この赤ちゃんペンギンは、フェアリーペンギンという種類だった。フェアリーペンギンはオーストラリア南部とニュージーランドに生息しており、体長30~40センチ、体重1キロという世界最小のペンギンである。体毛は青みがかったグレーで、ニュージーランドでは「ブルーペンギン」とも、ニュージーランドの先住民族であるマオリの言葉では「コローラ(kororā)」とも呼ばれている。

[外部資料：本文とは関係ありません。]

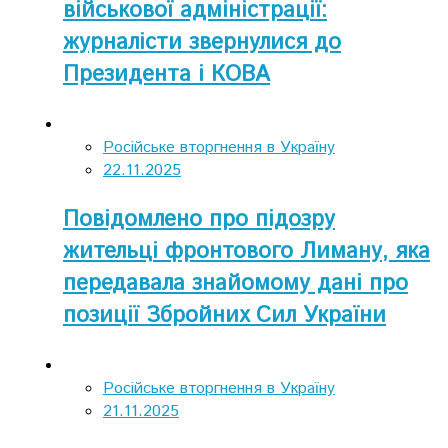
військової адміністрації:
журналісти звернулися до
Президента і КОВА
Російське вторгнення в Україну
22.11.2025
Повідомлено про підозру
жительці фронтового Лиману, яка
передавала знайомому дані про
позиції Збройних Сил України
Російське вторгнення в Україну
21.11.2025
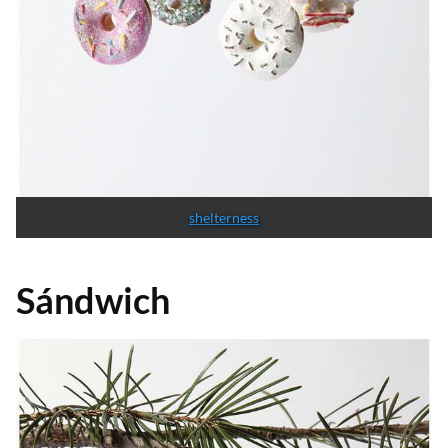
shelterness
Sándwich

南半球に位置するニュージーランドは夏真っ盛りであり、当時の滑走路上の温度計は50度を超えていたという。野生動物担当スタッフのジャック・ハワースさん(Jack Howarth)によると、保護した赤ちゃんペンギンは体調が悪かったのかあまり反応が良くなかったそうだ。ジャックさんは、「このペンギンがどのくらいの時間、太陽の下に晒されていたのか分からなかったため、ウェリントン動物園内にある動物病院で、病気やけがをした在来の野生動物の治療やリハビリも行っている『The Nest Te Kōhanga』に連れていくのがベストだと考えました。彼らは以前にも、野生動物がやってきた際に手助けをしてくれたんです。今回も快く受け入れてくれて、赤ちゃんペンギンをクールダウンさせ、他にも問題がないかチェックしてくれました」と説明している。
同空港の周辺にはフェンスが設置されており、野生動物などが侵入できないようになっている。しかし今回の赤ちゃんペンギンはその小さな体で、フェンスの下を潜り抜けてしまったようだ。ジャックさんは、「ペンギンが空港内に入ってくるのは非常に珍しく、過去に例はありません」と驚いている。
ニュージーランド自然保護局によれば、フェアリーペンギンは一般的にニュージーランド本土から離れた島々に生息しているそうで、本土で見かけるのは珍しいという。しかしウェリントン国際空港によると、同空港の近くにあるライアル湾にもフェアリーペンギンが巣を作っているそうだ。今回の赤ちゃんペンギンは、ライアル湾にある巣に帰る際に迷子になってしまったのではないかと考えられており、同空港では同じことが起こらないように「ペンギン専用の対策を施した」とフィルさんは明かしている。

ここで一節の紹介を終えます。